Educational gobbledygook

1. A teacher I know has 3 year 11 biology classes. She has 70 students in these 3 classes in addition to 3 other junior science classes. During marking times her work load is overwhelming. Imagine marking 70 EEI assignments or 70 ERT assignments where each assignment takes up to 60 minutes to assess. Remember that this is for the 3 senior classes, and she also has assessment for her 3 junior classes. She is very seriously thinking of giving up teaching senior Biology, and maybe even teaching altogether, as the work load is too much. She does not have a work-life balance. It is just work.

2. Imagine a class of 25 in year 11 physics.

- Imagine that the class has been arranged in 7 groups.

- Imagine that each group is studying a different experiment.

- Imagine that some of these experiments require a) a dark room, b) a quiet room, c) a real motor vehicle, d) a lot of electronic equipment, e) a lot of other basic physics equipment (eg. tuning forks etc).

- Imagine that in every lesson the students have to set up the equipment, use the equipment and the dismantle most of the equipment.

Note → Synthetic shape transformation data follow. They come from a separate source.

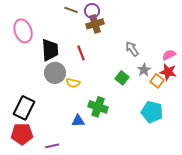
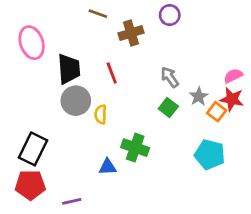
purple circle: (92, 11) -> (170, 15), moved
gray arrow: (132, 49) -> (170, 77), moved
yellow semicircle: (73, 83) -> (101, 114), turned 80

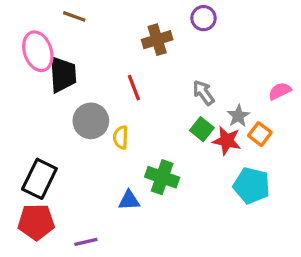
brown line: (98, 14) -> (74, 16), moved
black trapezoid: (69, 69) -> (63, 74), moved
red star: (232, 99) -> (227, 141), moved

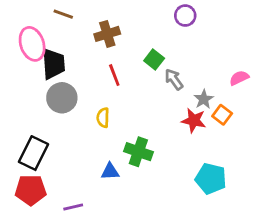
purple circle: (204, 18) -> (185, 16), moved
brown cross: (157, 40) -> (107, 34), moved
gray circle: (91, 121) -> (62, 98), moved
green square: (202, 129) -> (154, 59), moved
cyan pentagon: (252, 185) -> (211, 179), moved

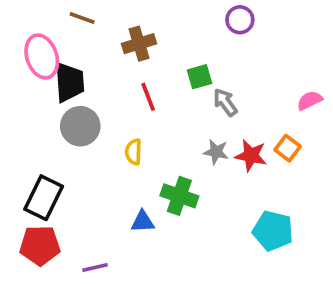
green square: (154, 59) -> (200, 77), turned 36
gray star: (204, 99) -> (216, 152), moved, turned -30

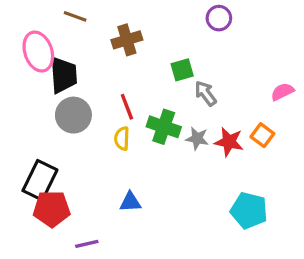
red line: (148, 97) -> (127, 107), moved
green cross: (179, 196) -> (164, 127), moved
red pentagon: (40, 245) -> (52, 209), moved

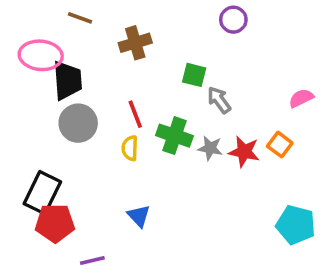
pink ellipse: (38, 52) -> (41, 55), turned -66
green square: (182, 70) -> (194, 75), turned 30
blue triangle: (130, 202) -> (139, 216), turned 50
cyan pentagon: (249, 210) -> (296, 225), moved

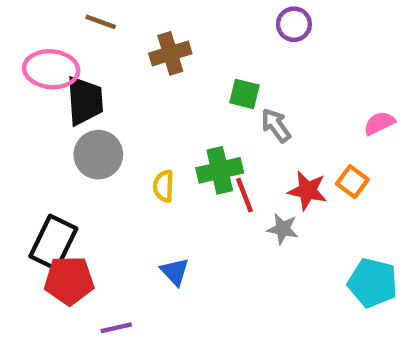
red line: (135, 114) -> (244, 195), moved
green cross: (174, 136) -> (220, 170), turned -32
gray star: (210, 148) -> (283, 229), moved

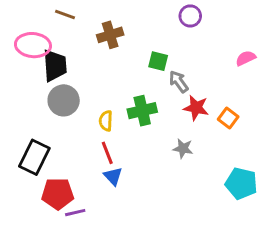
pink semicircle: (379, 123) -> (246, 58), moved
red star: (307, 191) -> (196, 108), moved
red line: (244, 195) -> (107, 153), moved
red pentagon: (69, 281) -> (58, 194), moved

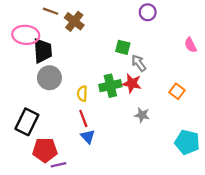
brown cross: (110, 35) -> (74, 21), moved, turned -36
pink semicircle: (246, 58) -> (191, 45), turned -91
red star: (196, 108) -> (132, 83), moved

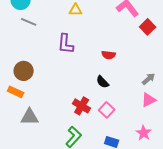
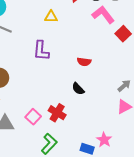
pink square: (107, 110) -> (33, 117), moved
pink star: (144, 133) -> (104, 140), moved

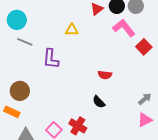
purple L-shape: (41, 51) -> (51, 59), moved

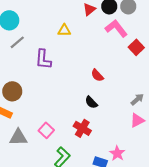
gray line: (25, 42) -> (17, 42), turned -63
red semicircle: (105, 75) -> (97, 75), turned 40
red cross: (78, 126) -> (82, 128), moved

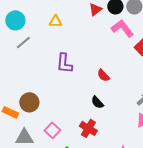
yellow triangle: (64, 30) -> (55, 21), moved
purple L-shape: (43, 59) -> (64, 63), moved
brown circle: (12, 91) -> (29, 102), moved

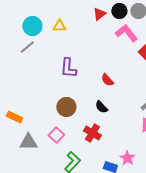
cyan circle: (15, 20) -> (32, 26), moved
brown circle: (29, 102) -> (66, 107), moved

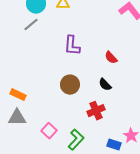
red cross: (92, 133) -> (96, 111), turned 36
pink square: (56, 135) -> (49, 131), moved
gray triangle: (28, 142) -> (17, 118), moved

- Imagine having to go around and help each group, guide each group, cajole each group, monitor the safety aspect of each group, fix/modify the equipment of each group.

- Imagine helping each student produce a 1500 word report that requires organising room swaps so that you can get into a computer room, explain how to use Excel and its graphing function, explain the criteria used in marking the report (that is what you try to do), explain how to write a sentence, paragraph or report then make sure each student submits a draft that you try to mark within a week, about 10 hours of work, and then try to make sure every student hands in a finished report, followed by you spending in excess of 25 hours marking the finished reports.

- Imagine what I said is true. Well it is and that is just for one class!

I am no longer a teacher, but a project / report manager.

The students do not learn physics anymore. They are project / report developers.

3. Remember the 3 R’s, the good old days. Parents understood what they were being told. Is it any wonder parents do not know what is going on in schools today because teachers sure don’t. Your son/daughter if they choose to do senior sciences and mathematics could have 3 criteria each with 3 descriptors in each of physics, chemistry and biology and 3 explicit criteria (there are some implicit) in each of maths B and C. So 3 x 3 x 3 = 27 plus 2 x 3 = 6 plus add in 15 criteria for English your son/daughter must know about 50 criteria if they are even try to get an A.

For a Year 11 student to interpret 50 criteria is a big ask. If maths B is replaced with Modern History welcome to 12-15 criteria!

Parents of Queensland, if you can interpret “Demonstrate interrelationships of the aspects of enquiry” or “Values, motives, and perspectives of the author, and context of the source’s production and how does this affect the likely accuracy, likely reliability and representativeness of a source” then know how to provide the evidence for that descriptor then you fully understand the modern senior curriculum and your son/daughter should not have any problems.

If it is educational gobbledygook then complain to your Principal, local politician, federal politician and most importantly, complain to the QSA.